The Community Mutual Group was the trading name of Regional Australia Bank until it re-branded in July 2016. Based in the New England, North West, Upper Hunter and Dubbo regions of New South Wales, The Community Mutual Group also traded under the names New England Mutual, Hunter Mutual, and Orana Mutual throughout the areas of its branch network.

It was the largest inland credit union in Australia, serving a large area of the state from Singleton in the south, to Tenterfield in the north, east to Walcha and west to Cobar. As of 2012, it had a base of almost 70,000 members and an asset base of almost $1 billion.

New England Credit Union (NECU) was formed in 1982 from the merger of three existing unions based in the Armidale and New England regions. The New England Mutual branch has undergone the most mergers, while Orana Credit Union and Hunter Mutual were merged into NECU in 2008 and 2010 respectively.

In 2012 it left the RediATM network to become a member of the Westpac ATM network.

In July 2016 The Community Mutual Group began trading as Regional Australia Bank.

Name and merger history
The three original credit unions that merged to create the New England Credit Union were the University of New England Staff Credit Union (established 1969), Armidale Credit Union (established 1971) and the New England Local Government Employee's Credit Union (established 1970).
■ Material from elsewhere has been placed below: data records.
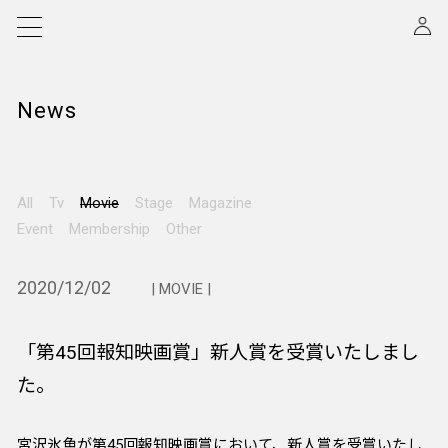
News
All
Tv
Movie
Stage
Magazine
Event
Membership
Other
2020/12/02
| MOVIE |
「第45回報知映画賞」新人賞を受賞いたしまし
た。
宮沢氷魚が第45回報知映画賞において、新人賞を受賞いたし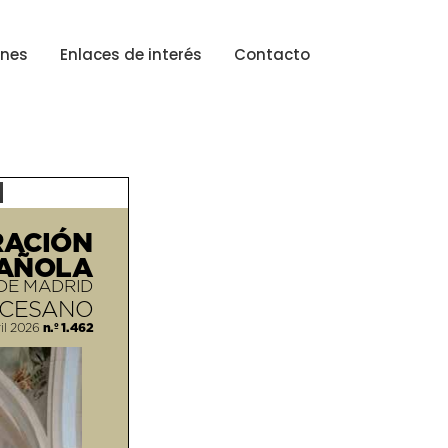
ones
Enlaces de interés
Contacto
ACIÓN
AÑOLA
DE MADRID
OCESANO
n.º 1.462
il 2026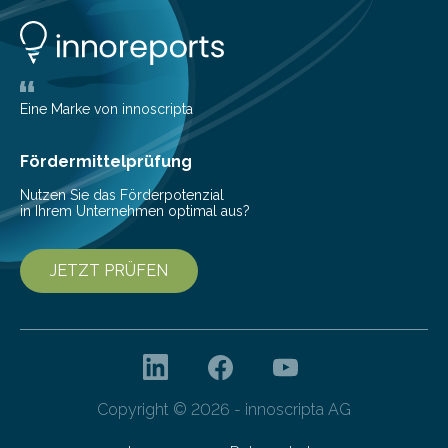
Dokumente wie zum Beispiel Präsentationen, Verträge,
Kalkulationen, Software-Designs und technische
Zeichnungen gemeinsam in Echtzeit betrachten und
bearbeiten.
Eine Marke von innoscripta
Fördermittelprüfung
Nutzen Sie das Förderpotenzial
in Ihrem Unternehmen optimal aus?
JETZT PRÜFEN
Copyright © 2026 - innoscripta AG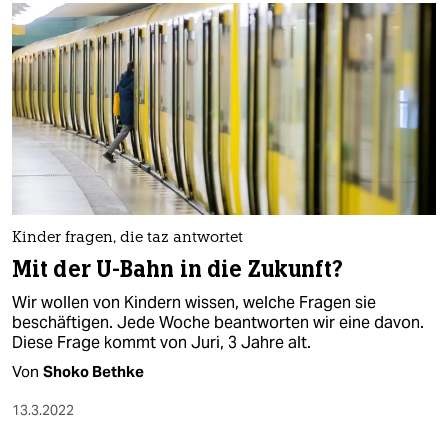
Kinder fragen, die taz antwortet
Mit der U-Bahn in die Zukunft?
Wir wollen von Kindern wissen, welche Fragen sie
beschäftigen. Jede Woche beantworten wir eine davon.
Diese Frage kommt von Juri, 3 Jahre alt.
Von
Shoko Bethke
13.3.2022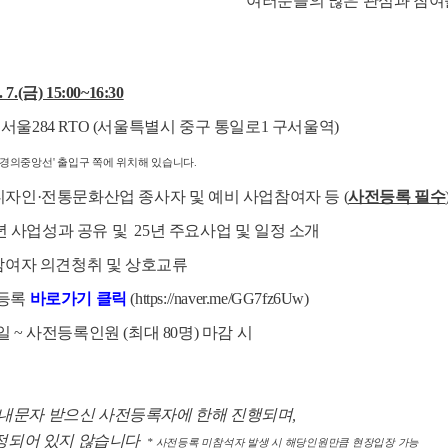
여러분들의 많은 관심과 참여
. 7.(금) 15:00~16:30
역서울284 RTO (서울특별시 중구 통일로1 구서울역)
 '경의중앙선' 출입구 쪽에 위치해 있습니다.
·디자인·전통문화산업 종사자 및 예비 사업참여자 등 (
사전등록 필수
24년 사업성과 공유 및 25년 주요사업 및 일정 소개
 의견청취 및 상호교류
전등록
바로가기 클릭
(https://naver.m
e/GG7fz6Uw)
일 ~ 사전등록인원 (최대 80명) 마감 시
안내문자 받으신 사전등록자에 한해 진행되며,
정되어 있지 않습니다
* 사전등록 미참석자 발생 시 해당인원만큼 현장입장 가능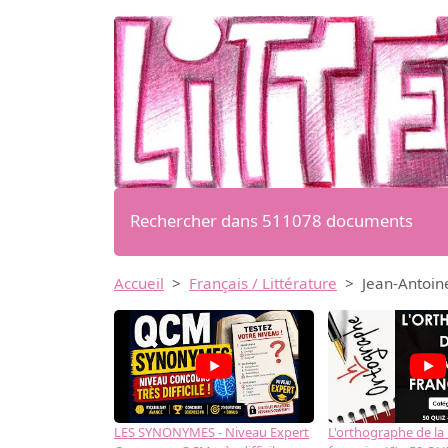
Rechercher dans 511078 documents
Accueil
Français / Littérature
Jean-Antoin
LES SYNONYMES - Niveau Expert
L'orthographe de la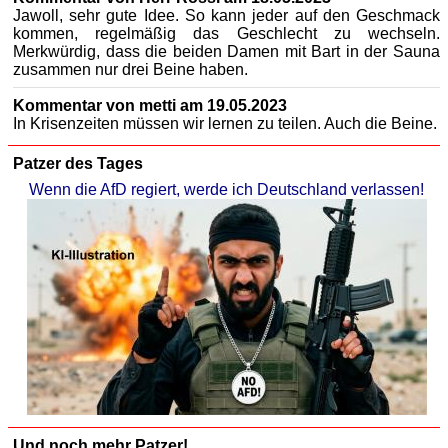
Jawoll, sehr gute Idee. So kann jeder auf den Geschmack
kommen, regelmäßig das Geschlecht zu wechseln.
Merkwürdig, dass die beiden Damen mit Bart in der Sauna
zusammen nur drei Beine haben.
Kommentar von metti am 19.05.2023
In Krisenzeiten müssen wir lernen zu teilen. Auch die Beine.
Patzer des Tages
Wenn die AfD regiert, werde ich Deutschland verlassen!
Und noch mehr Patzer!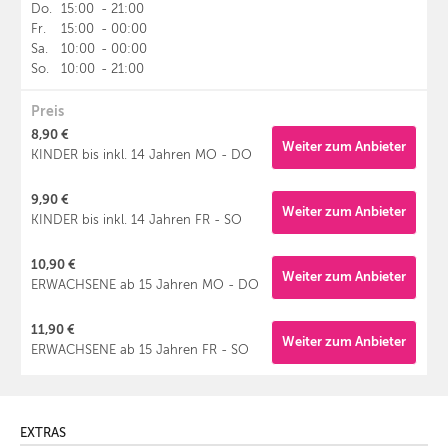
Do.
15:00
-
21:00
Fr.
15:00
-
00:00
Sa.
10:00
-
00:00
So.
10:00
-
21:00
Preis
8,90 €
Weiter zum Anbieter
KINDER bis inkl. 14 Jahren MO - DO
9,90 €
Weiter zum Anbieter
KINDER bis inkl. 14 Jahren FR - SO
10,90 €
Weiter zum Anbieter
ERWACHSENE ab 15 Jahren MO - DO
11,90 €
Weiter zum Anbieter
ERWACHSENE ab 15 Jahren FR - SO
EXTRAS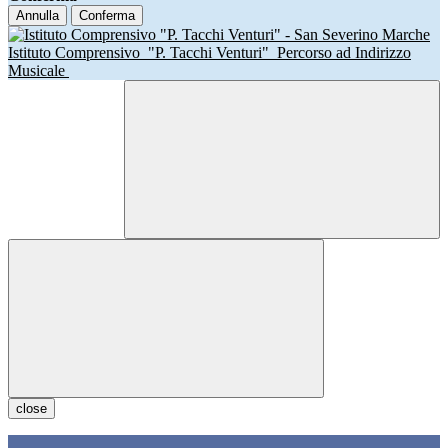
Annulla
Conferma
Istituto Comprensivo
"P. Tacchi Venturi"
Percorso ad Indirizzo
Musicale
close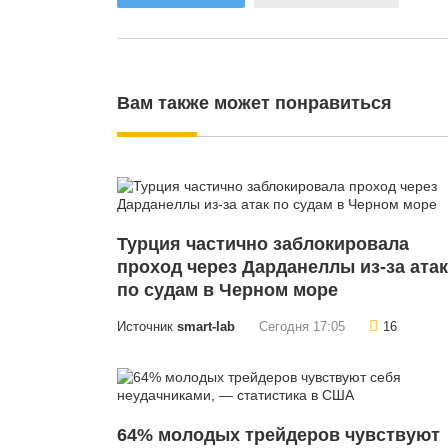
Вам также может понравиться
Турция частично заблокировала
проход через Дарданеллы из-за атак
по судам в Черном море
Источник
smart-lab
Сегодня 17:05
16
64% молодых трейдеров чувствуют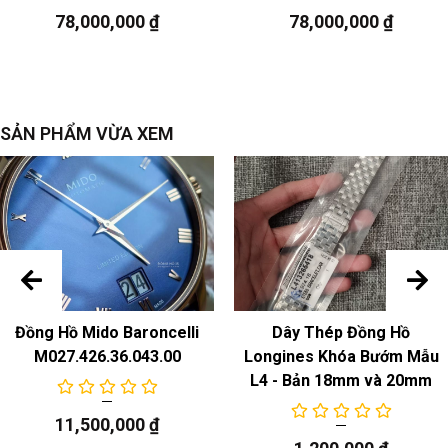
PVD
78,000,000
₫
78,000,000
₫
Sự chuyển động
Chuyển động cơ học tự động
Chức năng
SẢN PHẨM VỪA XEM
Đồng Hồ Mido Baroncelli
Dây Thép Đồng Hồ
M027.426.36.043.00
Longines Khóa Bướm Mẫu
L4 - Bản 18mm và 20mm
11,500,000
₫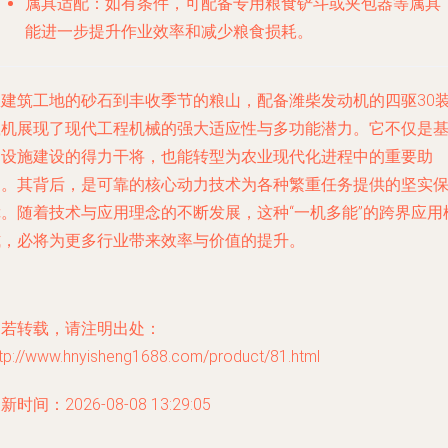
属具适配
：如有条件，可配备专用粮食铲斗或夹包器等属具
能进一步提升作业效率和减少粮食损耗。
从建筑工地的砂石到丰收季节的粮山，配备潍柴发动机的四驱30
载机展现了现代工程机械的强大适应性与多功能潜力。它不仅是
础设施建设的得力干将，也能转型为农业现代化进程中的重要助
力。其背后，是可靠的核心动力技术为各种繁重任务提供的坚实
障。随着技术与应用理念的不断发展，这种“一机多能”的跨界应用
式，必将为更多行业带来效率与价值的提升。
如若转载，请注明出处：
ttp://www.hnyisheng1688.com/product/81.html
新时间：2026-08-08 13:29:05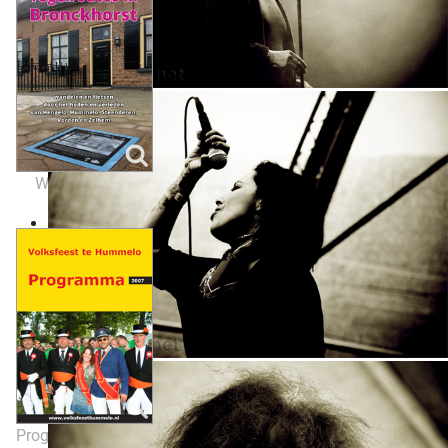
Wandelboekje
Programmaboekjes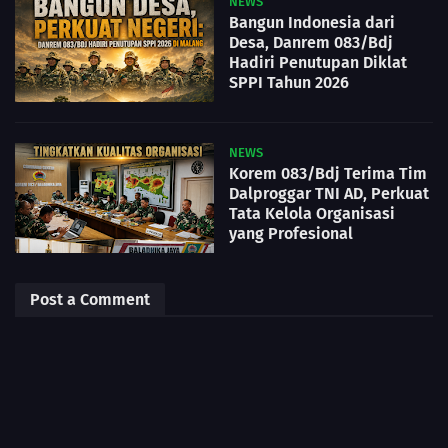
NEWS
Bangun Indonesia dari
Desa, Danrem 083/Bdj
Hadiri Penutupan Diklat
SPPI Tahun 2026
NEWS
Korem 083/Bdj Terima Tim
Dalproggar TNI AD, Perkuat
Tata Kelola Organisasi
yang Profesional
Post a Comment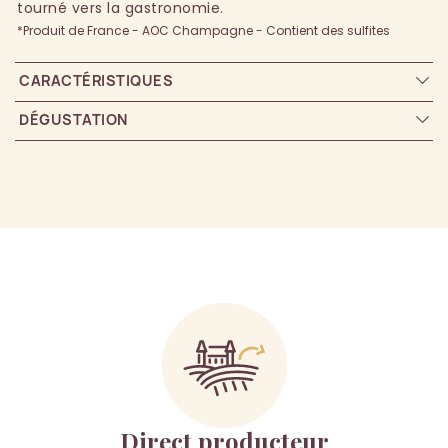
tourné vers la gastronomie.
*Produit de France - AOC Champagne - Contient des sulfites
CARACTÉRISTIQUES
DÉGUSTATION
Direct producteur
In 2004, it merged with the Peel Valley Credit Union (established 1983), itself made up of mergers between Peel Cunningham County Council Employee's Credit Union (established 1967), Tamworth and District Local Government Employee's Credit Union (established 1971) and East-West Airlines Credit Union (established 1991).

In 2008, NECU merged with the Orana Credit Union, which was established in 1968 as the Dubbo Community Credit Union, changing its name in 1980. Two years later, NECU completed a merger with Hunter Mutual, which was founded in 1968 as the Upper Hunter Local Government Employee's Credit Union. In 1971, the name was changed to the Upper Hunter Credit Union, and in 2004, re-branded again to Hunter Mutual.

As part of the NECU–Hunter Mutual merger, it was decided to keep the Hunter Mutual name and base a new identity as The Community Mutual Group throughout the three service areas, and locally as Hunter Mutual, New England Mutual and Orana Mutual.